Et cependant il trouve, en dehors de l’esprit de mortification une certaine sagesse dans la règle qui exclut les femmes de ce cloître et qui impose le vœu du silence. Il avait fréquenté des phalanstères laïques, tous d’une durée éphémère. La femme par les passions qu’elle fait naître est le principal dissolvant de ces associations; le second c’est la langue.

Un autre point qui fait de la règle des trappistes un modèle de sagesse, c’est que de deux heures du matin à huit heures du soir, moment du coucher, la cloche sonne, heure par heure, et parfois à chaque quart d’heure, tellement la journée est divisée en une variété infinie d’occupations. Le frère qui soigne les lapins, par exemple, court de ses clapiers à la chapelle, à la salle du chapitre, au réfectoire tout le long du jour; à chaque heure il y a un office à chanter, un devoir à remplir. Il se lève bien avant le jour, à deux heures du matin, et il reste sur pied changeant cent fois d’occupations jusqu’à huit heures du soir où il va enfin se livrer au sommeil.

Dans combien de maisons le son de cette cloche du monastère, qui règle si exactement toutes les occupations de la journée, n’apporterait-elle pas le calme de l’âme et une salutaire activité du corps?

Pour être admis dans l’ordre il faut se soumettre à un long noviciat et donner les preuves les plus convaincantes d’une vocation ferme et d’une santé robuste. Pourtant peu de novices se découragent dans ces épreuves. Stevenson vit dans l’atelier de photographie le portrait d’un novice en costume de simple soldat. Ce jeune homme appelé par la loi militaire pendant son noviciat, avait fait l’exercice et monté la garde en garnison en Algérie jusqu’au jour de sa libération.

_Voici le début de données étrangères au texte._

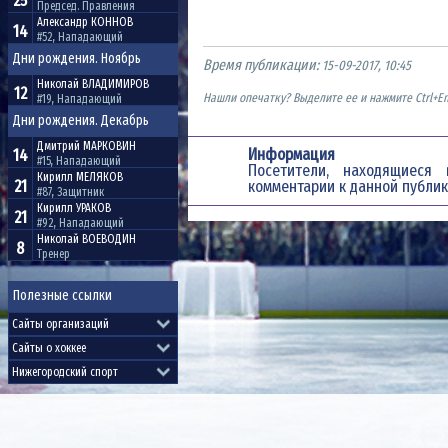
25
Председ. Правления
Александр
КОННОВ
14
#52, Нападающий
Дни рождения. Ноябрь
Время публикации:
15-09-2017, 10:45
Николай
ВЛАДИМИРОВ
12
Нашли опечатку? Выделите ее и нажмите Ctrl+En
#19, Нападающий
Дни рождения. Декабрь
Дмитрий
МАРКОВИН
Информация
14
#15, Нападающий
Посетители, находящиес
Кирилл
МЕЛЯКОВ
21
комментарии к данной публик
#87, Защитник
Кирилл
УРАКОВ
21
#92, Нападающий
Николай
ВОЕВОДИН
8
Тренер
Полезные ссылки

Celui-là certainement avait pu voir le pour et le contre de deux genres de vie bien différents, cependant, quand il eut obtenu son congé il revint finir son noviciat et prononça ses vœux[2].

Lorsque le trappiste tombe sérieusement malade, il ne quitte pas ses habits, il gît couché sur son lit de mort, tel qu’il a prié et travaillé pendant sa frugale et silencieuse existence et quand la mort libératrice arrive, avant même qu’on l’ait porté, revêtu de sa robe, pour faire sa dernière station à la chapelle, au milieu des chants de la communauté, du haut du clocheton d’ardoise la cloche tinte en sons joyeux, comme pour un mariage, annonçant qu’une autre âme s’est envolée vers la patrie céleste.

Le soir, Stevenson conduit par le bon Irlandais prit place dans la tribune pour entendre les complies et le Salve Regina qui terminent la journée des religieux Cisterciens. Les murs blancs de la chapelle, les moines encapuchonnés dans le chœur, les cierges allumés, les chants mâles, suivis d’un profond silence et le spectacle de toutes ces têtes inclinées pour la prière, puis la cloche sonnant la fin de l’office et l’heure du repos: tout cela impressionna fortement l’étranger. Il rentra fatigué dans sa cellule et s’endormit au bruit du vent qui grondait dans le bois de pins environnant. Il fut éveillé dans la nuit noire, à 2 heures du matin, par la cloche qui sonnait le lever. Tous les frères se hâtaient de se rendre à la chapelle. Ceux qui sont morts pour le monde commençaient déjà à cette heure où tout repose encore, le cercle monotone de leurs travaux quotidiens. Stevenson qui n’était pas comme eux las des vanités de cette vie, se félicita de n’être pas mort au monde.